FACT: The delays have all been the fault of the developer/property owner.
There three “fast-food” special permits currently pending before the City Council -- Panera Bread, Five Guys and Chipotle. However, before these were even submitted to the Council, a special permit had to be granted to the developer for the construction of the building. The reason that the special permit was required is that the developer sought to be allowed to provide less parking than is required under zoning. He did not have to obtain that special permit in order to build a building at that location. He could have built a slightly smaller building that would have required less parking, and also taken up less of the lot thus providing for more parking. He could have done this by-right without ever coming to the Council and still had a very profitable development. However, he wanted more building than that, so he went to the Council looking for relief from the parking requirements. That was his choice to make and he made it.
The special permit process is laid out in state law and a special permit is a binding legal document. It includes a written decision of the permit granting authority, in this case the City Council, various detailed plans (e.g. plot plan, building plans, parking plans etc.) all stamped by the appropriate licensed professional (e.g. registered land surveyor, architect, etc.), along with any conditions the permit granting authority sees fit to attach to the permit in order to mitigate any negative impacts (e.g. traffic, noise, etc.). Once the permit is granted, it is filed with the state Registry of Deeds. The property owner who requested and was granted the permit is then required by law to build everything in conformity with the plans, and to comply with all conditions attached. If they don’t want to do that, they can renounce the special permit and just build whatever is allowed by right. Otherwise, they must comply 100 percent with the permit.

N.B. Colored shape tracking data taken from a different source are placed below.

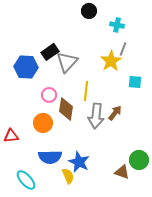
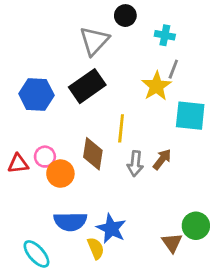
black rectangle: (50, 52) -> (87, 86), moved, size x1.4
gray triangle: (67, 62) -> (94, 41), moved
cyan square: (135, 82) -> (190, 116), size x1.6
pink circle: (49, 95) -> (45, 157), moved
gray arrow: (96, 116) -> (135, 164), size x0.7
red triangle: (11, 136) -> (18, 164), moved
brown triangle: (122, 172) -> (172, 243), turned 35

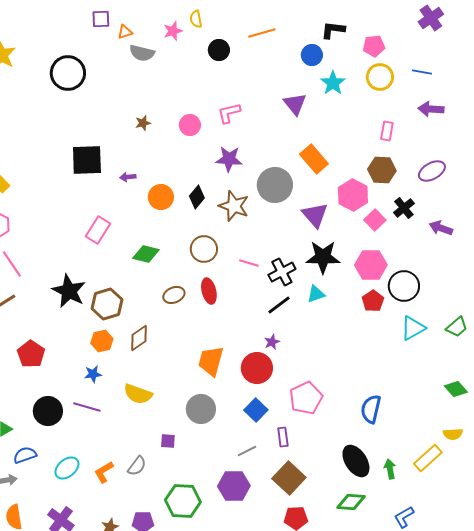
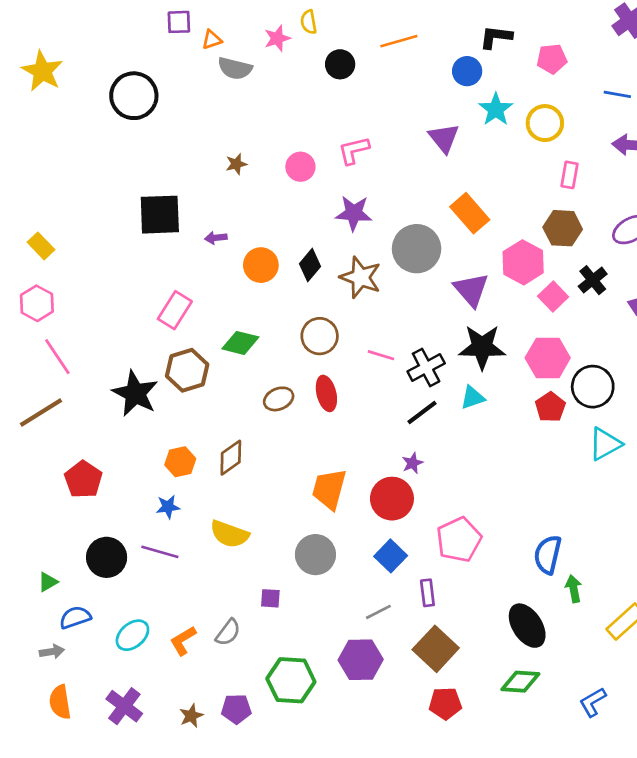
yellow circle: (380, 77) -> (545, 123), moved
brown hexagon: (107, 304) -> (187, 370), moved
green arrow: (390, 469) -> (574, 589), moved

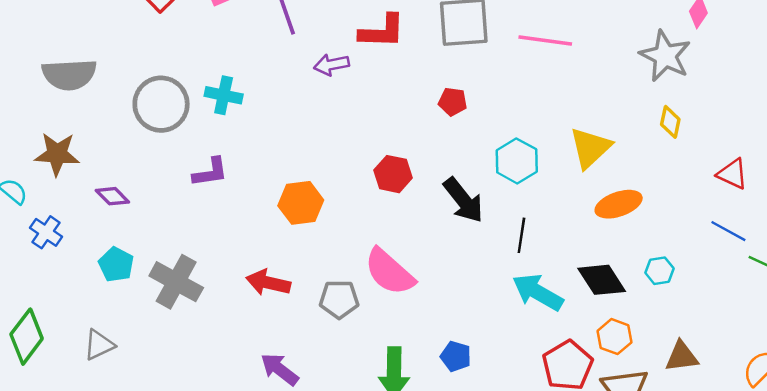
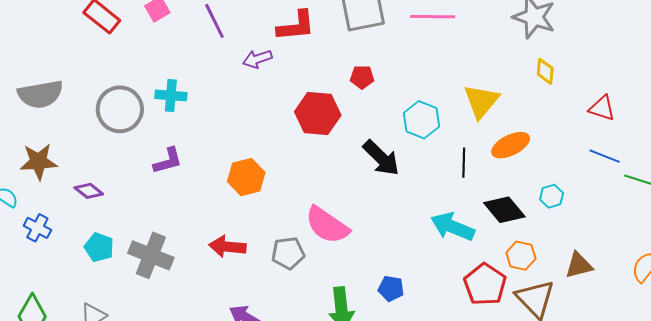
red hexagon: (393, 174) -> (318, 114), moved, size x1.4
black line: (521, 235) -> (464, 163), moved

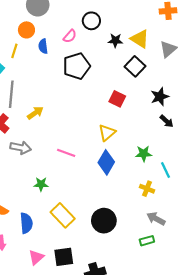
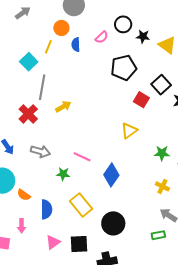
black star: (115, 40) -> (143, 37), moved
black pentagon: (77, 66) -> (124, 68), moved
black square: (135, 66) -> (161, 85), moved
gray arrow: (21, 148) -> (40, 151), moved
pink line: (66, 153) -> (82, 157), moved
blue diamond: (106, 162) -> (111, 175), moved
black circle: (104, 221) -> (113, 223), moved

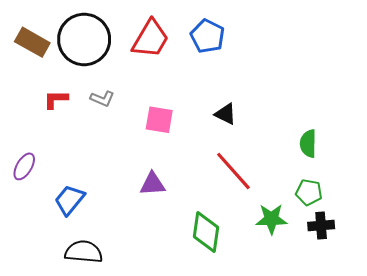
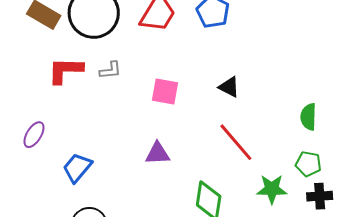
red L-shape: (56, 99) -> (65, 70), size x1.5
gray L-shape: (102, 99) -> (110, 70), turned -30

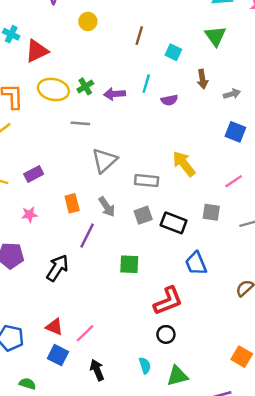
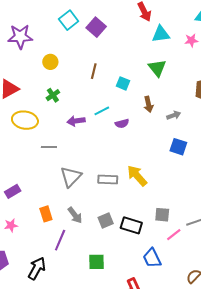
cyan line: (146, 84) -> (102, 111), turned 49
green cross: (85, 86) -> (53, 95), moved
gray rectangle: (147, 181) -> (108, 180), moved
pink line: (234, 181) -> (174, 235), moved

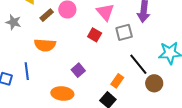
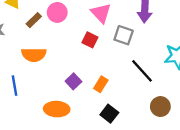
gray square: (124, 32) -> (124, 35), turned 36
orange rectangle: (117, 81) -> (101, 84), moved
brown circle: (154, 83) -> (160, 107), moved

The owner of this property requested a special permit. By accepting the special permit they agreed to abide by it. Yet, they did not. First they constructed a drive-thru driveway and window that the City Council expressly disapproved. Then they added a concrete pad and a huge transformer right on Main Street that was not even on the plans, moved loading docks and parking spaces in the rear from where they were specified on the plans, changed the location of several handicapped parking spaces, reduced the width of the landscaped area along the Weston Street side of the property, changed a one-way travel lane in the parking lot to a two-way, and failed to adequately screen the rooftop appurtenances as required by the permit. The developer has admitted to these violations and is currently working to correct them. However, that does not change the fact that no further permits shall be issued until these violations are corrected and the owner is in compliance.
I’ve never eaten at Chipotle, but my family loves Panera and I am a big fan of Five Guys. When Five Guy’s opens, you can bet I’ll be there for a double hamburger with bacon, barbecue sauce and jalapenos. However, before this can happen, the property owner must come into compliance with the special permit just like any other permit holder. They asked for a permit. We gave it to them. Now they have to comply. It’s that simple.
As a side note, I find it curious that such a hullabaloo is made about the Council not acting quickly enough on fast food permits. We often take longer to approve large developments on Route 128 that will bring in far more jobs, much better paying jobs and way more tax revenue than any burger joint or coffee shop. But we never hear a peep from the same “we need jobs now” crowd on those proposals. I have to question such priorities.
I should also note that despite the frequent protestations by Waltham’s “fast-food lobby” here on Waltham Patch, the vast majority of residents I speak with are more concerned about traffic and other issues than the adequacy of our fast food options.
Finally, I will state once again that Waltham’s commercial base is the envy of the state. As President of the Massachusetts Municipal Association, I meet with elected and appointed officials from all over the Commonwealth. Frequently I am asked, “How does Waltham get all of that business?” and am often complimented on “all of the great restaurants” we have on Moody Street. We will continue to work with businesses to make Waltham a better place. At the same time, we cannot ignore our duty to protect the neighborhoods and the safety and well being of the residents, as well as the quality of life in our community.
Robert G. Logan
Councillor Ward 9
Member, Rules & Ordinances Committee (Editor's Note: the committee reviews applications for fast food permits).